June 5, 2014

Shaw named head of Division of Cardiothoracic Anesthesiology

Andrew Shaw, M.B. B.S., has been named chief of Vanderbilt’s Division of Cardiothoracic Anesthesiology.

Andrew Shaw, M.B. B.S., has been named chief of Vanderbilt’s Division of Cardiothoracic Anesthesiology.

Andrew Shaw, M.B. B.S.

Internationally recognized in the field of cardiothoracic anesthesiology, Shaw comes to Vanderbilt from Duke University Medical Center. He has practiced cardiothoracic anesthesiology and critical care medicine for more than 20 years in the United Kingdom and the United States, has co-authored three textbooks and more than 120 original papers.

Shaw’s research focus is in the area of postoperative morbidity and surgical critical illness, particularly acute kidney injury, and his investigations are funded largely by the National Institutes of Health and the U.S. Department of Defense.

He is well known for his ready pursuit of research that challenges accepted practices in clinical care. For example, in 2012 he published a landmark paper in Annals of Surgery in which he highlighted a hazard of resuscitation with 0.9 percent saline — the most commonly prescribed intravenous fluid in the United States and abroad. Subsequent papers from other groups have confirmed this hazard, and now the largest randomized controlled trial in surgical patients ever conducted worldwide will address this issue.

“Andy doesn’t hesitate to question existing dogma, and that’s exactly the kind of leader we want at Vanderbilt,” said Warren Sandberg, M.D., Ph.D., chair of the Department of Anesthesiology. “He conducts research into the question, and is able to make field-changing contributions that dramatically improve patient care and safety. Here, he will continue to pursue this sort of pioneering research by combining his interest and talents in personalized medicine, epidemiology and pharmacogenomics with the strong institutional commitment already here, bringing these concepts to the bedside of perioperative patients.”

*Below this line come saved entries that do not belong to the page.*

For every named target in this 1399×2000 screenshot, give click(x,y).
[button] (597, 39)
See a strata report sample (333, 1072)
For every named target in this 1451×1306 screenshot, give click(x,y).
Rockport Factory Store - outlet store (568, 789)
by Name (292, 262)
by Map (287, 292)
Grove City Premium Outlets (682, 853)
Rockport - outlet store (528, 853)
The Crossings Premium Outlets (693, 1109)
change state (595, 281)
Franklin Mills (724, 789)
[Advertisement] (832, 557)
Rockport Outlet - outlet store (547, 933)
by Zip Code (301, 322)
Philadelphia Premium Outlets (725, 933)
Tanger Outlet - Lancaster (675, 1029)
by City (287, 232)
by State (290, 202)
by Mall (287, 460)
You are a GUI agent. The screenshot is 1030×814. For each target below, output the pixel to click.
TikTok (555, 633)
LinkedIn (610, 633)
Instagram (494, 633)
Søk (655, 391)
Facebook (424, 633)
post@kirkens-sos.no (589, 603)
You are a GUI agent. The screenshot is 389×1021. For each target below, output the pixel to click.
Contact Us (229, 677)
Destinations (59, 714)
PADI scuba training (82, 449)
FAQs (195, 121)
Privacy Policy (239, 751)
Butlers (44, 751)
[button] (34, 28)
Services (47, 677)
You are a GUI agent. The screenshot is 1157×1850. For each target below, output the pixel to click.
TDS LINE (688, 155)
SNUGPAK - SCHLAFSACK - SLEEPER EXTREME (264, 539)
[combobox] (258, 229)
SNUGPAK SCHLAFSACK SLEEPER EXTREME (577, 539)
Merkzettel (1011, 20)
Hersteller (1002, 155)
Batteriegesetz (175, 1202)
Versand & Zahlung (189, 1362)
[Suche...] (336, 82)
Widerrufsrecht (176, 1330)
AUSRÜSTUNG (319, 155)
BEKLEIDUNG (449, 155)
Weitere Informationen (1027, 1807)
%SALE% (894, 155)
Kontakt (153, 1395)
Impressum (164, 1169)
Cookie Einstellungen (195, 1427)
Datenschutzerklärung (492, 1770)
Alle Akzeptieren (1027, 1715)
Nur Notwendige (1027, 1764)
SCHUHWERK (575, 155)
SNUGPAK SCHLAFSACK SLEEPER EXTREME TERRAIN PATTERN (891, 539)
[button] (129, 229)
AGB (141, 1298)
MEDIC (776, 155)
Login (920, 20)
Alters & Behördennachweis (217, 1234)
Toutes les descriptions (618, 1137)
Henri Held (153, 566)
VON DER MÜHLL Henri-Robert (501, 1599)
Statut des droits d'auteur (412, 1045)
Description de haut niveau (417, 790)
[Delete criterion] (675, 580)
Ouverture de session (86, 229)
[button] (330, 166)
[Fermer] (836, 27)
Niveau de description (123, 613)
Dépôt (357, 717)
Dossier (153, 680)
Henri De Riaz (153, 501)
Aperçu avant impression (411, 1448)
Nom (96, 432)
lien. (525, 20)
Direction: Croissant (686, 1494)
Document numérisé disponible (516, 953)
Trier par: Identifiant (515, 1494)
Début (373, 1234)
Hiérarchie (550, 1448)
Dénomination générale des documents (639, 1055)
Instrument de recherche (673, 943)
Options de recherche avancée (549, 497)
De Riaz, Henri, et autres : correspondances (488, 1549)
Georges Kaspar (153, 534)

Shaw is a fellow of the Royal College of Anaesthetists (United Kingdom), a fellow of the American College of Critical Care Medicine and a fellow of the Faculty of Intensive Care Medicine (UK).

Shaw received his medical degree from St. Bartholomew’s Hospital Medical College, University of London, in 1992. He completed internships in the Department of Internal Medicine at Northampton General Hospital, St. Bartholomew’s Hospital, and the Royal Free Hospital (London) followed by residency training in the Department of Anesthesiology at the Imperial School of Anaesthesia, North West Thames Deanery. After his residency, Shaw completed cardiothoracic anesthesiology and critical care fellowship training at Royal Brompton and Harefield hospitals in London. In 1999, Shaw joined the Department of Anesthesiology at the University of Texas M.D. Anderson Cancer Center as a visiting assistant professor, joining the faculty full time in 2002. In 2005, he Shaw was recruited to Duke University’s Division of Cardiothoracic Anesthesiology and Critical Care Medicine and there was promoted to associate professor.

“Vanderbilt is a perfect fit for my research and clinical interests,” Shaw said. “Many of the Cardiothoracic Anesthesiology Division’s faculty members are already conducting groundbreaking, extramurally funded research. Their work excites me, and the collaborative atmosphere of this institution is exactly where I want to be at this point in my career.”

The Division of Cardiothoracic Anesthesiology works alongside Vanderbilt Heart and Vascular Institute surgeons and cardiologists to perform approximately 1,200 adult cardiac procedures annually, including ventricular assist device (VAD) insertions and percutaneous aortic valve replacements. In addition to cardiac surgery, the division works with thoracic surgeons to complete approximately 600 general thoracic cases annually. Anesthesia services are also provided for interventional pulmonary procedures, electrophysiology procedures and other non-OR cardiothoracic and major vascular procedures, which together total approximately 2,500 cases yearly.